_EXCERPTED DATA_:
-*-

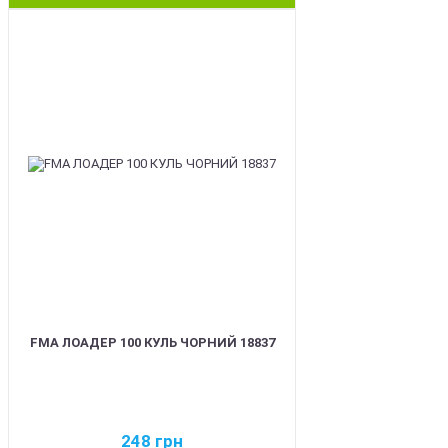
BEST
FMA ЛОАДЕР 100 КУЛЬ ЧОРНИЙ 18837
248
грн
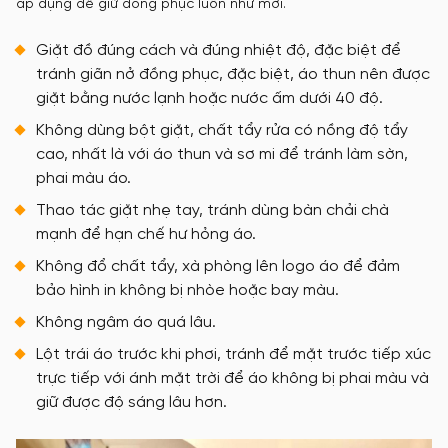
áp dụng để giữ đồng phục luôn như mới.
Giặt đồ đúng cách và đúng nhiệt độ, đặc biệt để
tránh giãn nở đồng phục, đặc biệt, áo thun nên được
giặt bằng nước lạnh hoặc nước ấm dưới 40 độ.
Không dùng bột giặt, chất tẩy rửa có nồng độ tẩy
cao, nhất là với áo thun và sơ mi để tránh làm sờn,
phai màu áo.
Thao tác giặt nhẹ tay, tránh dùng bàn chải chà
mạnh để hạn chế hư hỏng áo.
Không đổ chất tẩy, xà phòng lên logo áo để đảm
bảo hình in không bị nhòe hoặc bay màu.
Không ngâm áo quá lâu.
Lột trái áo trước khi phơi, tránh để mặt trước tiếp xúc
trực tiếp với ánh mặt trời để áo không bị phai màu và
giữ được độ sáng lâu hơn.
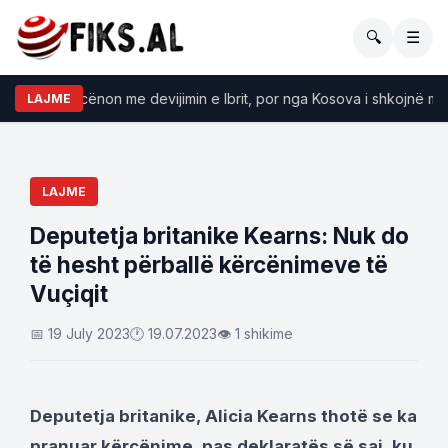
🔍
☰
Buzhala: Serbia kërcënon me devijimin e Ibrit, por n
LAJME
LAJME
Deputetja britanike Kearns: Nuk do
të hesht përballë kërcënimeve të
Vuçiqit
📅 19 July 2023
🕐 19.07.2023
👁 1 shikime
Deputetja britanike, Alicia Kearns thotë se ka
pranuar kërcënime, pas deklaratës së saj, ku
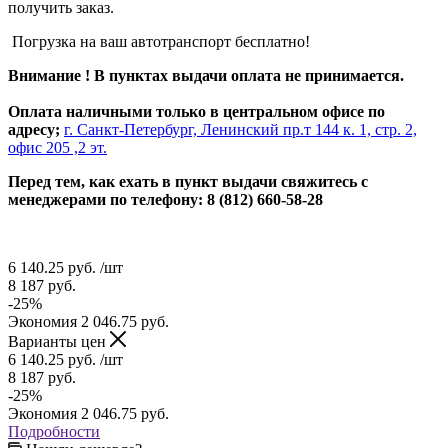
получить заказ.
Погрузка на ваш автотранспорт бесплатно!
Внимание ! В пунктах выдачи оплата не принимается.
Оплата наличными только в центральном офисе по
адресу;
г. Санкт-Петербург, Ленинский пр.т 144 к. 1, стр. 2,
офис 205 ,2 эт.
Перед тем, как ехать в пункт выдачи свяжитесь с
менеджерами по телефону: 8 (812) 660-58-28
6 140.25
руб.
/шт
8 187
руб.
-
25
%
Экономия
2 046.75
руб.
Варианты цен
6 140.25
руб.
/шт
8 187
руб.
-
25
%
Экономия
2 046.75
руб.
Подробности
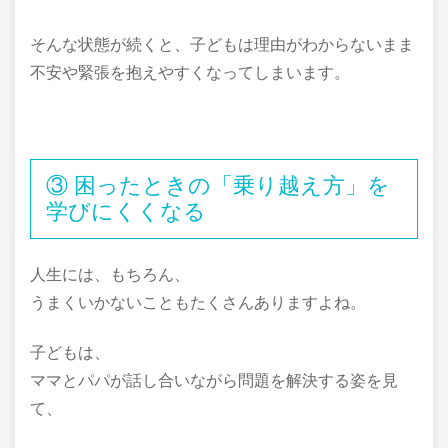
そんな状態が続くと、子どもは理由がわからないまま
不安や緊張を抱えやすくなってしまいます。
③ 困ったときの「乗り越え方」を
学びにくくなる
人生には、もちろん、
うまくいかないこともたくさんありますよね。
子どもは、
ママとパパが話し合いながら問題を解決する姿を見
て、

-*-

Reproduce exactly the entries above, limited to the lines from the one with "офис 205 ,2 эт." through the one with "Подробности", both included.

_RESULT OF THE EXERCISE_:
офис 205 ,2 эт.
Перед тем, как ехать в пункт выдачи свяжитесь с
менеджерами по телефону: 8 (812) 660-58-28
6 140.25
руб.
/шт
8 187
руб.
-
25
%
Экономия
2 046.75
руб.
Варианты цен
6 140.25
руб.
/шт
8 187
руб.
-
25
%
Экономия
2 046.75
руб.
Подробности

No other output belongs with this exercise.